Nate McMillan of the Hawks has seen it all before, and therein lies the problem.

When Atlanta Hawks coach Nate McMillan looked forward to Game 5 of the Eastern Conference playoff series against the Miami Heat at the FTX Arena on Tuesday night, it was a dej-decisive case. . . ugh.

Was there. Saw it. Lost it.

After being knocked out of the first round by the Heat at the start of the 2020 NBA Playoffs while coaching the Indiana Pacers, the defensive choke approach was once again an example of old becoming new.

McMillan said a constant element of the Heat and Eric Spoelstra scheme is buying parts to make it work.

So while Bam Adebayo and Jimmy Butler remain anchors, similar to how they were in 2020 against McMillan’s Pacers in the first round, the net thrown by the Heat front office reeled in defensive support to put McMillan’s team on heels. .

Once again, Spoelstra excelled as a puppeteer.

“It’s a system,” McMillan said, “his team is down 3-1 in the best-of-three series on Tuesday night. “This is a system that Miami has been playing with for several years. Of course, he works great with this team.

“But the system they use on defense, I ran into the same defense in Indiana a couple of years ago when I was in Indiana and we won the playoffs.”

At the same time, McMillan named the names of the defenders of the Heat, from Butler and Adebayo to PJ Tucker, Kyle Lowry, Gabe Vincent and Caleb Martin.

“Bam in that fifth position, his ability to switch to guards. You bring in a guy like Tucker. You bring Lowry. These guys are defensive,” McMillan said. “A few years ago they brought [Andre] Iguodala. Such guys.

“So, their defense that they play, they recruit personnel that match their system.”

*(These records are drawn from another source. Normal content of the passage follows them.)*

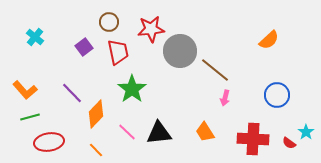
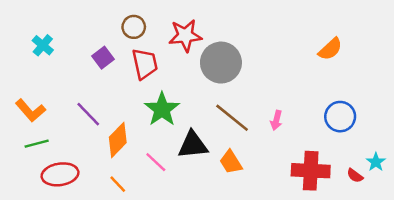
brown line: (215, 70) -> (232, 118), moved
orange trapezoid: (205, 132) -> (231, 162), moved
black triangle: (159, 133) -> (193, 145), moved

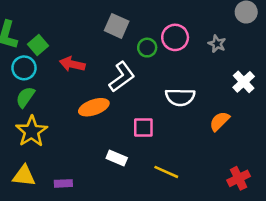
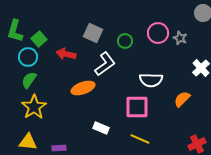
gray square: (117, 26) -> (93, 33), moved
pink circle: (175, 37) -> (158, 33), moved
pink square: (143, 128) -> (137, 107), moved, size x1.4

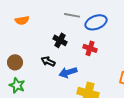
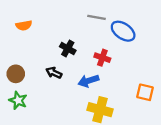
gray line: (72, 15) -> (97, 17), moved
blue ellipse: (96, 22) -> (123, 31), moved, turned 55
blue arrow: (68, 72) -> (88, 81), moved

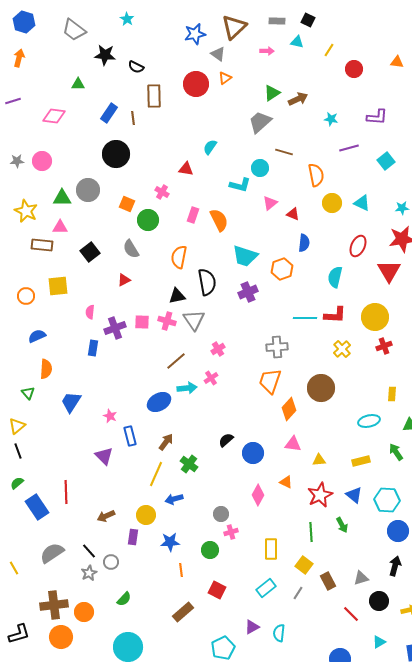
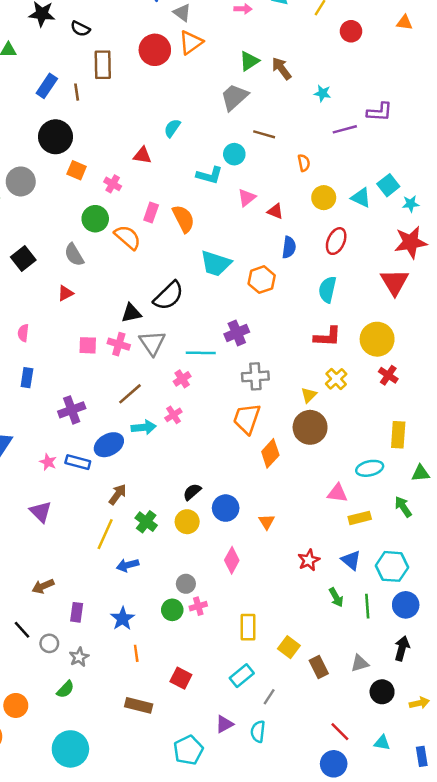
orange triangle: (225, 78) -> (191, 42), size x1.5
brown arrow: (298, 99) -> (281, 68), turned -102
purple L-shape: (377, 117) -> (380, 112), moved
cyan square: (386, 161) -> (388, 185), moved
orange semicircle: (316, 175) -> (304, 163), size x0.6
orange square: (127, 204) -> (77, 170), moved
red ellipse: (358, 246) -> (336, 241), moved
orange semicircle: (179, 257) -> (128, 237), moved, turned 120
black semicircle: (207, 282) -> (168, 296), turned 56
purple cross: (248, 292) -> (237, 333), moved
cyan line: (305, 318) -> (201, 353), moved
purple cross: (115, 328) -> (72, 410), moved
red cross: (384, 346) -> (388, 375), turned -35
yellow rectangle: (392, 394) -> (398, 435), size x1.5
blue rectangle: (130, 436) -> (78, 462), moved, turned -60
pink triangle: (293, 444) -> (337, 493), moved
yellow triangle: (319, 460) -> (309, 395), moved, turned -40
orange triangle: (286, 482) -> (267, 522), moved, turned 32
red star: (320, 495) -> (309, 560), size x0.7
yellow circle: (146, 515) -> (187, 522), moved
green line: (311, 532) -> (367, 606), moved
blue star: (170, 542) -> (123, 619), turned -30
green circle: (210, 550) -> (172, 610), moved
gray star: (89, 573) -> (79, 657), moved
gray line: (298, 593) -> (269, 697), moved
brown rectangle: (183, 612) -> (139, 705), turned 55
red line: (351, 614) -> (340, 732), moved
cyan triangle: (379, 642) -> (382, 743), turned 40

In a way, McMillan was paying homage to the Heat’s collective approach, from Pat Riley onwards, and Spoelstra could move on to the next quarterback.

“They’re pretty solid, Butler mostly plays defensively,” McMillan said. “His ability to guard is from one to five. Bam’s ability to guard from one to five. Tucker’s ability to guard from one to five. You bring in a guy like Vincent instead of Lowry. His ability to hit the ball and pressure.

“So this is a system that has been in place in Miami for a while now. And they’re good at recruiting and finding guys that fit the system they want to play in.”

As the series progressed, Macmillan turned to the small ball in an attempt to change momentum. Instead, he found a large heat meter.

“They add speed,” he said. “A total of four guards.

And that came even after Kyle Lowry pulled out with a hamstring strain that sent him out of Game 5 again after missing out on Sunday’s Heat 4 game win when Vincent took over and brought in his own defensive energy.

After all, McMillian proved to be prescient, perhaps too prescient, when he offered his intelligence report on the Heat’s defense ahead of this series.

“They are boosting momentum with their pressure,” he said a week ago. “They are good at switching and Bam can guard from one to five. Therefore, we must force them to defend themselves. Get some ball movement. Be prepared for their changing defenses. They will move from the press to the zone.”

In the end, the Heat did all of the above, and all of the aforementioned players came out in waves against Young and the Hawks’ scorers.

“You have to give them credit,” Young said.